It's much more complicated (and worse) than that.
Ticketmaster reserves some seats during sale to be dynamic pricing, which they start higher than normal and then depending on demand and what they see on the secondary market they re-price those as the initial sale or presale is ongoing, just minutes after it starts.
Also, promoters, artists and venues might get their own allotment of tickets to do with as they want, likely negotiated in contracts. Those seem to find their way onto secondary markets often as well.
> They do other things that's baffling like selling tickets a year ahead of time, which is kind of weird considering very few people, even big fans, would be really on top of buying tickets a year out. It's obviously designed for scalpers.
Yes, I've commented on this here before. In some cases it's because tours go on sale at the same time (to generate buzz), and the early events are relatively soon and the last events are quite far out. They also often do release chunks of ticket inventory at later stages. That said, I'm convinced that often brokers are used as a simple way to provide immediate cash and reduce risk. Why would a promoter want to sell out over months when they can sell out immediately and know that regardless of whether the brokers make money (they don't always) they have sold everything and can say the event is sold out and they have cash in hand now and not months from now.
I used to work in this industry and there's a lot of shady stuff that goes on, and it's not all on the broker/scalper side.

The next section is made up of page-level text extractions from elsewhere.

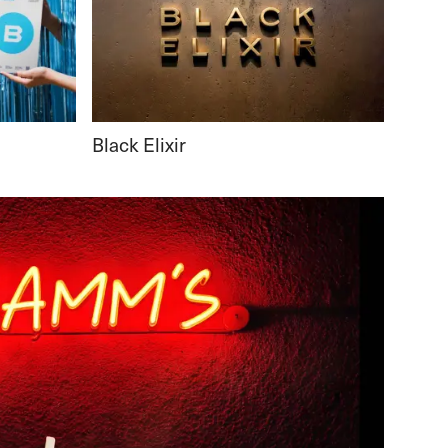
Black Elixir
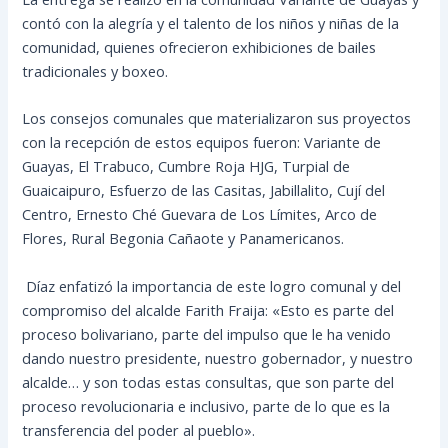
contó con la alegría y el talento de los niños y niñas de la
comunidad, quienes ofrecieron exhibiciones de bailes
tradicionales y boxeo.
Los consejos comunales que materializaron sus proyectos
con la recepción de estos equipos fueron: Variante de
Guayas, El Trabuco, Cumbre Roja HJG, Turpial de
Guaicaipuro, Esfuerzo de las Casitas, Jabillalito, Cují del
Centro, Ernesto Ché Guevara de Los Límites, Arco de
Flores, Rural Begonia Cañaote y Panamericanos.
Díaz enfatizó la importancia de este logro comunal y del
compromiso del alcalde Farith Fraija: «Esto es parte del
proceso bolivariano, parte del impulso que le ha venido
dando nuestro presidente, nuestro gobernador, y nuestro
alcalde… y son todas estas consultas, que son parte del
proceso revolucionaria e inclusivo, parte de lo que es la
transferencia del poder al pueblo».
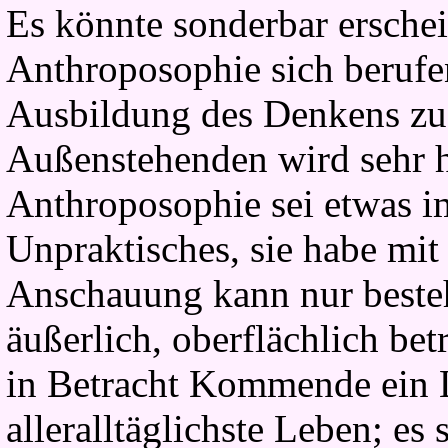
Es könnte sonderbar ersche
Anthroposophie sich berufen
Ausbildung des Denkens zu
Außenstehenden wird sehr h
Anthroposophie sei etwas i
Unpraktisches, sie habe mit
Anschauung kann nur beste
äußerlich, oberflächlich bet
in Betracht Kommende ein L
alleralltäglichste Leben; es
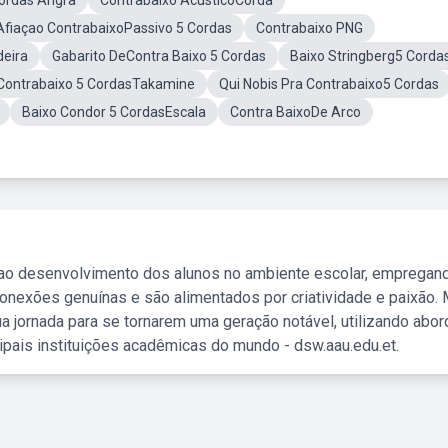
Cordas Angra
Contrabaixo AcusticoCorda
Afiaçao ContrabaixoPassivo 5 Cordas
Contrabaixo PNG
deira
Gabarito DeContra Baixo 5 Cordas
Baixo Stringberg5 Corda
Contrabaixo 5 CordasTakamine
Qui Nobis Pra Contrabaixo5 Cordas
Baixo Condor 5 CordasEscala
Contra BaixoDe Arco
 ao desenvolvimento dos alunos no ambiente escolar, empregan
nexões genuínas e são alimentados por criatividade e paixão. 
a jornada para se tornarem uma geração notável, utilizando abo
ipais instituições acadêmicas do mundo - dsw.aau.edu.et.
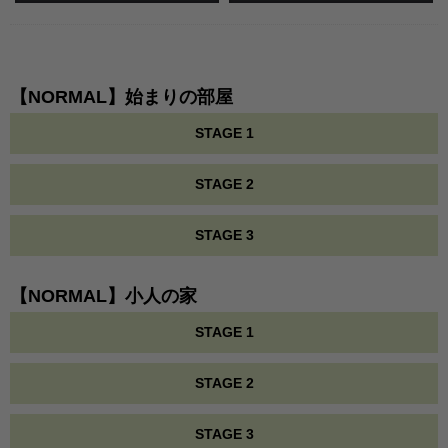
【NORMAL】始まりの部屋
STAGE 1
STAGE 2
STAGE 3
【NORMAL】小人の家
STAGE 1
STAGE 2
STAGE 3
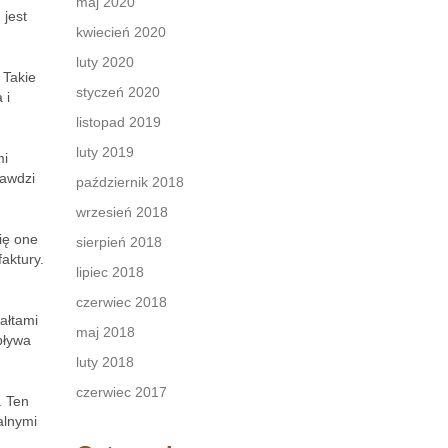
maj 2020
 jest
kwiecień 2020
luty 2020
 Takie
styczeń 2020
 i
listopad 2019
luty 2019
mi
rawdzi
październik 2018
wrzesień 2018
ię one
sierpień 2018
aktury.
lipiec 2018
czerwiec 2018
tałtami
maj 2018
pływa
luty 2018
czerwiec 2017
. Ten
alnymi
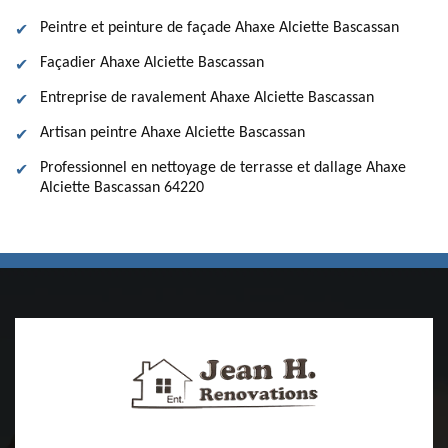
Peintre et peinture de façade Ahaxe Alciette Bascassan
Façadier Ahaxe Alciette Bascassan
Entreprise de ravalement Ahaxe Alciette Bascassan
Artisan peintre Ahaxe Alciette Bascassan
Professionnel en nettoyage de terrasse et dallage Ahaxe
Alciette Bascassan 64220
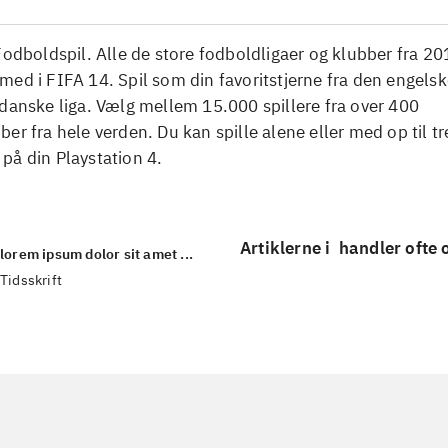
Fodboldspil. Alle de store fodboldligaer og klubber fra 2
ed i FIFA 14. Spil som din favoritstjerne fra den engels
danske liga. Vælg mellem 15.000 spillere fra over 400
er fra hele verden. Du kan spille alene eller med op til tr
på din Playstation 4.
Artiklerne i
handler ofte
lorem ipsum dolor sit amet ...
Tidsskrift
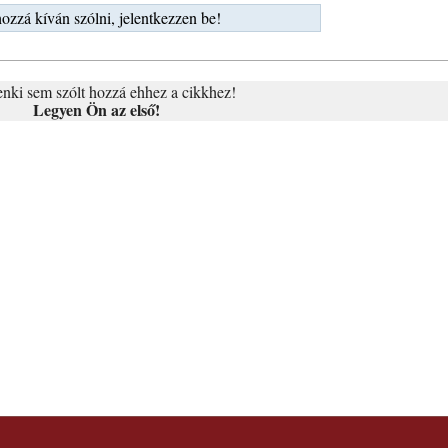
ozzá kíván szólni, jelentkezzen be!
nki sem szólt hozzá ehhez a cikkhez!
Legyen Ön az első!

> You can easily solve this by having the ticket tied to a name and requiring you to show ID
That's been done for a long time and you can still get around it if the margin is good enough. You just have to either want to go to the event yourself or be willing to one ticket out of the maximum you can purchase as the cost of doing business. You can't really make every seat have a name initially because not everyone actually knows who they're going to invite for sure at time of purchase, so if you want to really make it effective you have to limit the number of tickets per transaction to 4 or less. Even then, people will be incentivized to buy the max and have people go with them to use the extra tickets at cost or more, it may not be brokers but the regular public will do it too.
The actual solution for this is fairly simple. It's supply and demand. Play more shows at a location and the ticket prices will drop. Kid Rock has done it for decades at this point. Artists don't like having to put the extra work in for less money (tickets will be cheaper) and don't want to take the risk that the demand won't be there if they book the venue early. That risk is pushed out to brokers.